Hadoop on Windows

A lot of people are interested in Hadoop technology these days and currently I am participating in one project related with this technology. The first task was to install Hadoop - easy, right? But I had been told that we were going to use Windows OS and there is no opportunity to use Linux instead. I conducted a quick research and found the Hortonworks distribution which can work on Windows. BTW, the Hortonworks is the only Hadoop distribution that works in Windows :). As you see, I didn't have much choice, so I downloaded the software and installation guide.

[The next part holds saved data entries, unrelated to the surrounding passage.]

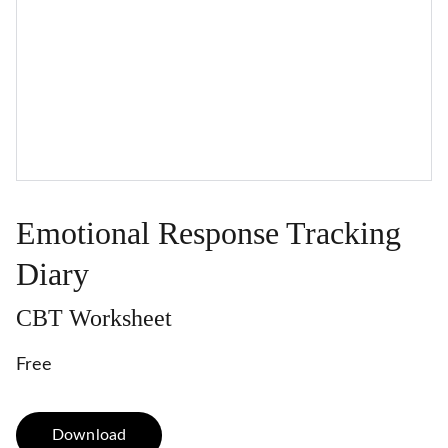
Emotional Response Tracking
Diary
CBT Worksheet
Free
Download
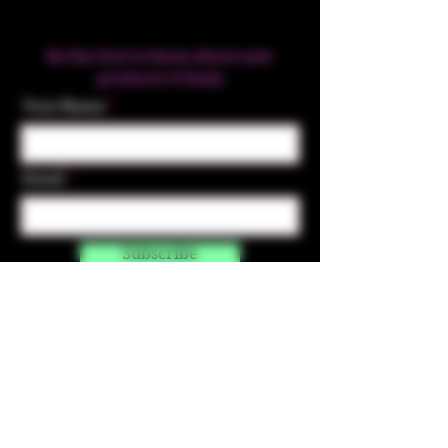
Be the first to know about new
products & Deals
Your Name
Email
Subscribe
Contact Us
☎︎ (720) 391-
7835
✉️ highmaintenanceart@gmail.com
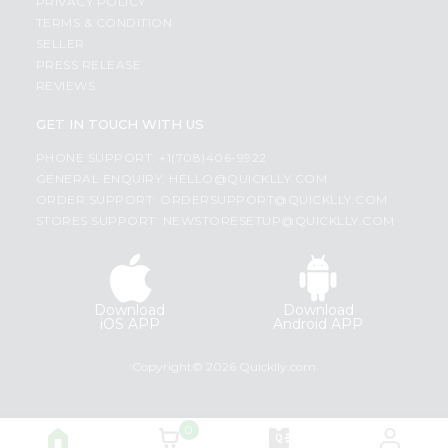
PRIVACY POLICY
TERMS & CONDITION
SELLER
PRESS RELEASE
REVIEWS
GET IN TOUCH WITH US
PHONE SUPPORT: +1(708)406-9922
GENERAL ENQUIRY:
HELLO@QUICKLLY.COM
ORDER SUPPORT:
ORDERSUPPORT@QUICKLLY.COM
STORES SUPPORT:
NEWSTORESETUP@QUICKLLY.COM
Download
Download
iOS APP
Android APP
Copyright© 2026 Quicklly.com
0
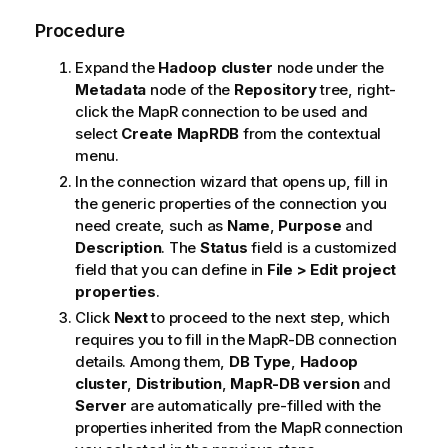
Procedure
Expand the
Hadoop cluster
node under the
Metadata
node of the
Repository
tree, right-
click the MapR connection to be used and
select
Create MapRDB
from the contextual
menu.
In the connection wizard that opens up, fill in
the generic properties of the connection you
need create, such as
Name
,
Purpose
and
Description
. The
Status
field is a customized
field that you can define in
File > Edit project
properties
.
Click
Next
to proceed to the next step, which
requires you to fill in the MapR-DB connection
details. Among them,
DB Type
,
Hadoop
cluster
,
Distribution
,
MapR-DB version
and
Server
are automatically pre-filled with the
properties inherited from the MapR connection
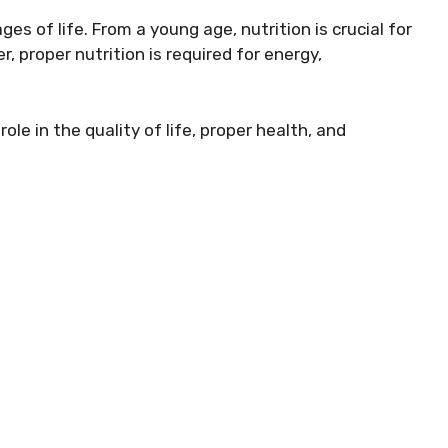
ges of life. From a young age, nutrition is crucial for
 proper nutrition is required for energy,
role in the quality of life, proper health, and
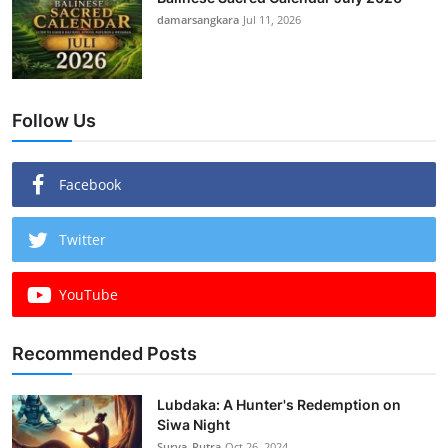
damarsangkara
Jul 11, 2026
Follow Us
Facebook
Twitter
YouTube
Recommended Posts
Lubdaka: A Hunter's Redemption on
Siwa Night
Surya_Putra
Oct 26, 2024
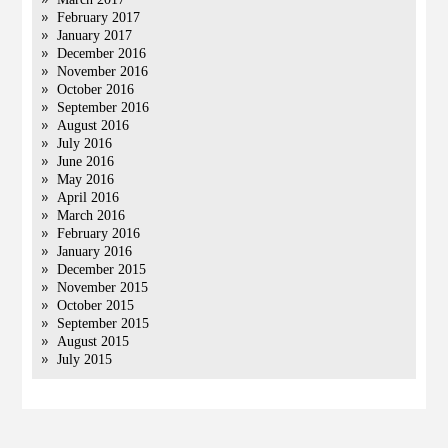
February 2017
January 2017
December 2016
November 2016
October 2016
September 2016
August 2016
July 2016
June 2016
May 2016
April 2016
March 2016
February 2016
January 2016
December 2015
November 2015
October 2015
September 2015
August 2015
July 2015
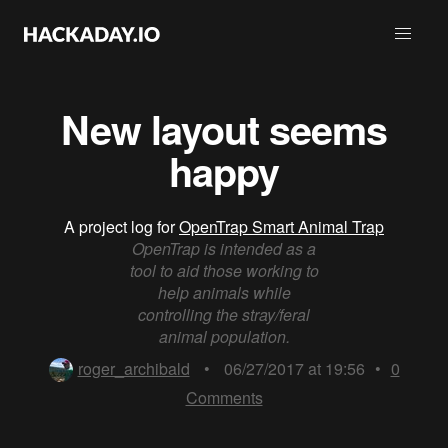
New layout seems
happy
A project log for
OpenTrap Smart Animal Trap
OpenTrap is intended as a
tool to aid those working to
help animals while
controlling the stray/feral
animal population.
roger_archibald
•
06/27/2017 at 19:56
•
0
Comments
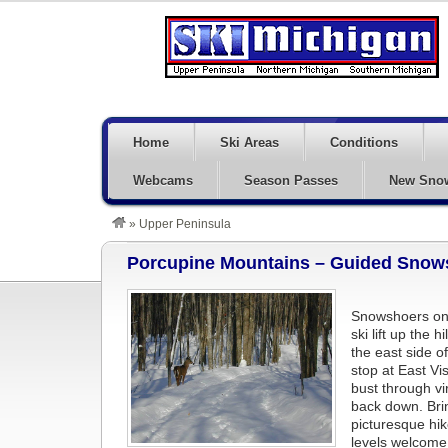
Home
Ski Areas
Conditions
Webcams
Season Passes
New Sno
»
Upper Peninsula
Porcupine Mountains – Guided Snows
Snowshoers on 
ski lift up the
the east side of
stop at East Vi
bust through v
back down. Bri
picturesque hik
levels welcom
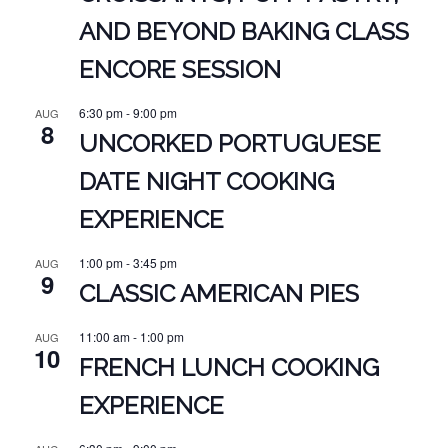
AND BEYOND BAKING CLASS
ENCORE SESSION
6:30 pm
-
9:00 pm
AUG
8
UNCORKED PORTUGUESE
DATE NIGHT COOKING
EXPERIENCE
1:00 pm
-
3:45 pm
AUG
9
CLASSIC AMERICAN PIES
11:00 am
-
1:00 pm
AUG
10
FRENCH LUNCH COOKING
EXPERIENCE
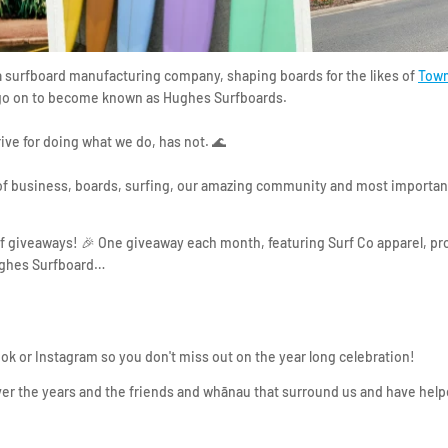
 a surfboard manufacturing company, shaping boards for the likes of
Town
o on to become known as Hughes Surfboards. ⁣⁣⁣
rive for doing what we do, has not. 🌊⁣⁣⁣
 of business, boards, surfing, our amazing community and most important
 of giveaways! 🎉 One giveaway each month, featuring Surf Co apparel, p
ghes Surfboard…⁣⁣
ook or Instagram so you don't miss out on the year long celebration!
er the years and the friends and whānau that surround us and have help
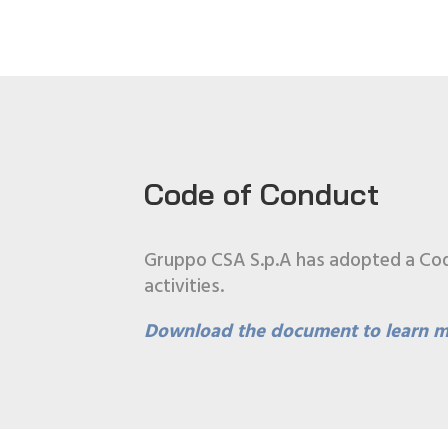
Code of Conduct
Gruppo CSA S.p.A has adopted a Code 
activities.
Download the document to learn m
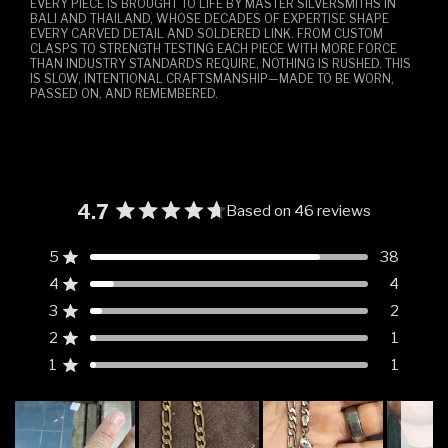
EVERY PIECE IS BROUGHT TO LIFE BY MASTER SILVERSMITHS IN
BALI AND THAILAND, WHOSE DECADES OF EXPERTISE SHAPE
EVERY CARVED DETAIL AND SOLDERED LINK. FROM CUSTOM
CLASPS TO STRENGTH TESTING EACH PIECE WITH MORE FORCE
THAN INDUSTRY STANDARDS REQUIRE, NOTHING IS RUSHED. THIS
IS SLOW, INTENTIONAL CRAFTSMANSHIP—MADE TO BE WORN,
PASSED ON, AND REMEMBERED.
4.7
Based on 46 reviews
Rated
4.7
5
38
Rated out of 5 stars
out
4
4
of
Rated out of 5 stars
5
3
2
Rated out of 5 stars
Total
Total
Total
Total
Total
stars
5
4
3
2
1
2
1
Rated out of 5 stars
star
star
star
star
star
reviews:
reviews:
reviews:
reviews:
reviews:
1
1
Rated out of 5 stars
38
4
2
1
1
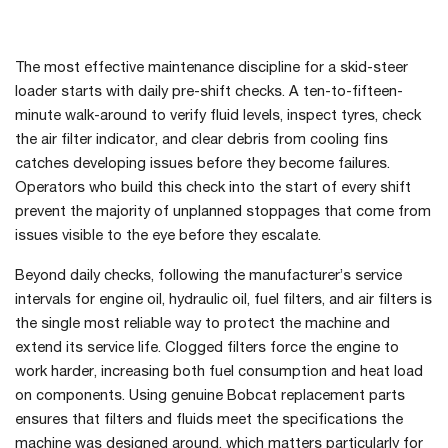
The most effective maintenance discipline for a skid-steer
loader starts with daily pre-shift checks. A ten-to-fifteen-
minute walk-around to verify fluid levels, inspect tyres, check
the air filter indicator, and clear debris from cooling fins
catches developing issues before they become failures.
Operators who build this check into the start of every shift
prevent the majority of unplanned stoppages that come from
issues visible to the eye before they escalate.
Beyond daily checks, following the manufacturer’s service
intervals for engine oil, hydraulic oil, fuel filters, and air filters is
the single most reliable way to protect the machine and
extend its service life. Clogged filters force the engine to
work harder, increasing both fuel consumption and heat load
on components. Using genuine Bobcat replacement parts
ensures that filters and fluids meet the specifications the
machine was designed around, which matters particularly for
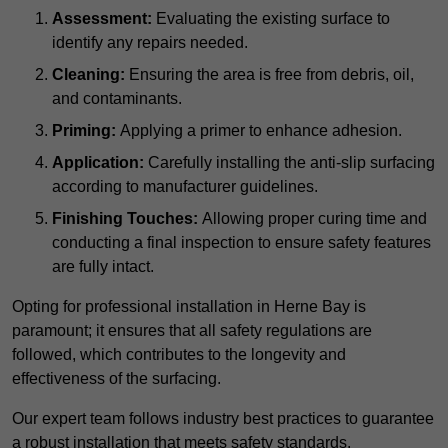
Assessment:
Evaluating the existing surface to
identify any repairs needed.
Cleaning:
Ensuring the area is free from debris, oil,
and contaminants.
Priming:
Applying a primer to enhance adhesion.
Application:
Carefully installing the anti-slip surfacing
according to manufacturer guidelines.
Finishing Touches:
Allowing proper curing time and
conducting a final inspection to ensure safety features
are fully intact.
Opting for professional installation in Herne Bay is
paramount; it ensures that all safety regulations are
followed, which contributes to the longevity and
effectiveness of the surfacing.
Our expert team follows industry best practices to guarantee
a robust installation that meets safety standards.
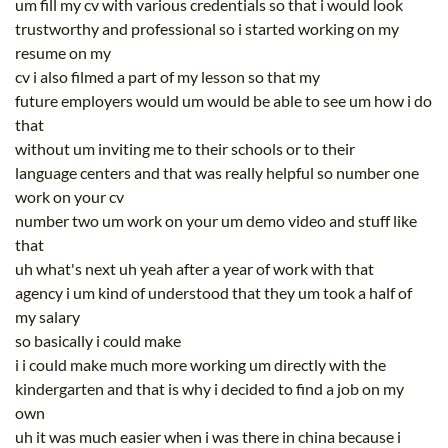
um fill my cv with various credentials so that i would look
trustworthy and professional so i started working on my
resume on my
cv i also filmed a part of my lesson so that my
future employers would um would be able to see um how i do
that
without um inviting me to their schools or to their
language centers and that was really helpful so number one
work on your cv
number two um work on your um demo video and stuff like
that
uh what's next uh yeah after a year of work with that
agency i um kind of understood that they um took a half of
my salary
so basically i could make
i i could make much more working um directly with the
kindergarten and that is why i decided to find a job on my
own
uh it was much easier when i was there in china because i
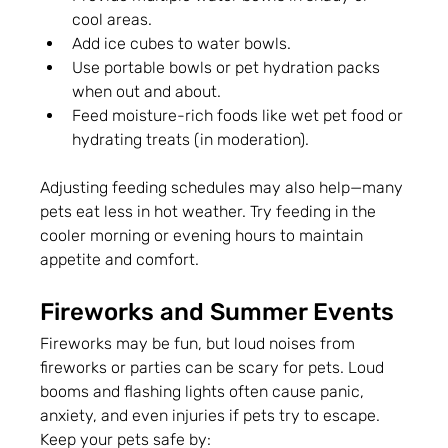
cool areas.
Add ice cubes to water bowls.
Use portable bowls or pet hydration packs 
when out and about.
Feed moisture-rich foods like wet pet food or 
hydrating treats (in moderation).
Adjusting feeding schedules may also help—many 
pets eat less in hot weather. Try feeding in the 
cooler morning or evening hours to maintain 
appetite and comfort.
Fireworks and Summer Events
Fireworks may be fun, but loud noises from 
fireworks or parties can be scary for pets. Loud 
booms and flashing lights often cause panic, 
anxiety, and even injuries if pets try to escape.
Keep your pets safe by:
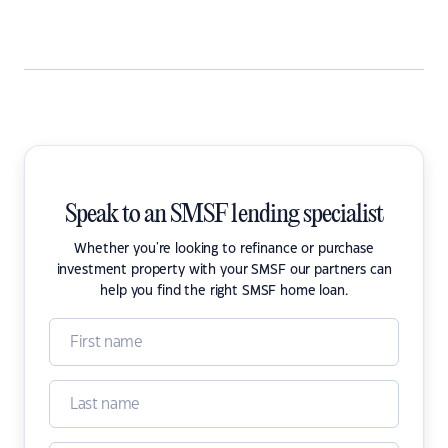
Speak to an SMSF lending specialist
Whether you're looking to refinance or purchase
investment property with your SMSF our partners can
help you find the right SMSF home loan.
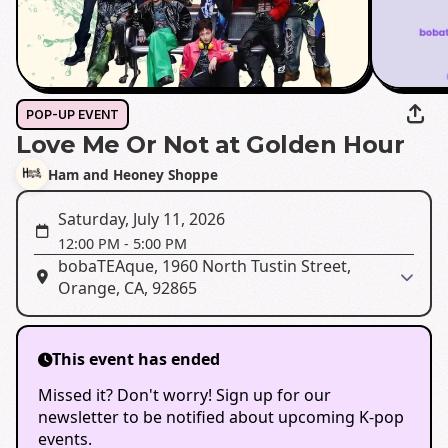
POP-UP EVENT
Love Me Or Not at Golden Hour
Ham and Heoney Shoppe
Saturday, July 11, 2026
12:00 PM
-
5:00 PM
bobaTEAque, 1960 North Tustin Street,
Orange, CA, 92865
This event has ended
Missed it? Don't worry! Sign up for our
newsletter to be notified about upcoming K-pop
events.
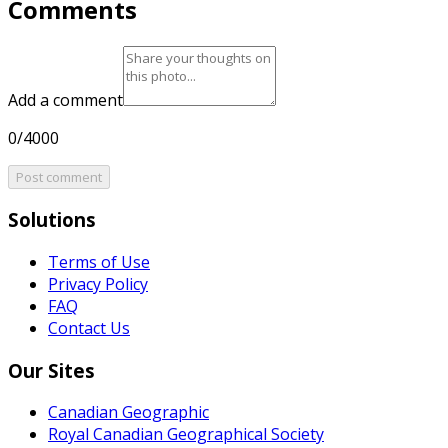
Comments
Add a comment
0/4000
Post comment
Solutions
Terms of Use
Privacy Policy
FAQ
Contact Us
Our Sites
Canadian Geographic
Royal Canadian Geographical Society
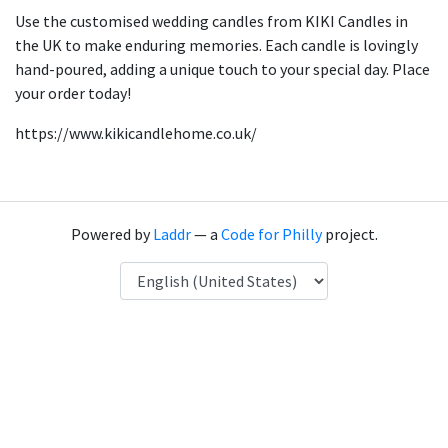
Use the customised wedding candles from KIKI Candles in
the UK to make enduring memories. Each candle is lovingly
hand-poured, adding a unique touch to your special day. Place
your order today!
https://www.kikicandlehome.co.uk/
Powered by
Laddr
— a
Code for Philly
project.
Language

The first surprise is that Windows Server (2008 and 2012) is supported OS only, but I could manage to find the Windows Server 2008 machine. After that you have to install required software (jdk, python, .net and Visual C++ Distributable Package). No problem. Everything is done. The next step is to run the msi file. I run it and specified all parameters I required. Installation started but suddenly McAfee windows appeared and showed the message that one of the Hadoop files contains a virus and just deleted it. Nice. After that very weird things started happens - I started to get errors like "There is a problem with Windows Installer package. A program run as part of setup didn't finish as expected. Contact the vendor". Hm... I got this error even after I stopped all McAfee services. I am not a Windows expert, therefore I didn't even know what to do :)

After one week struggling with Windows Server 2008 and our firm's security policies I could finally install the Hadoop on Windows. The next post will be about the loading data into Hadoop and Hive.

PS. I would like to thank David Goodhand from Hortonworks support team for his help and very fast response (I didn't expect this to be honest :) ).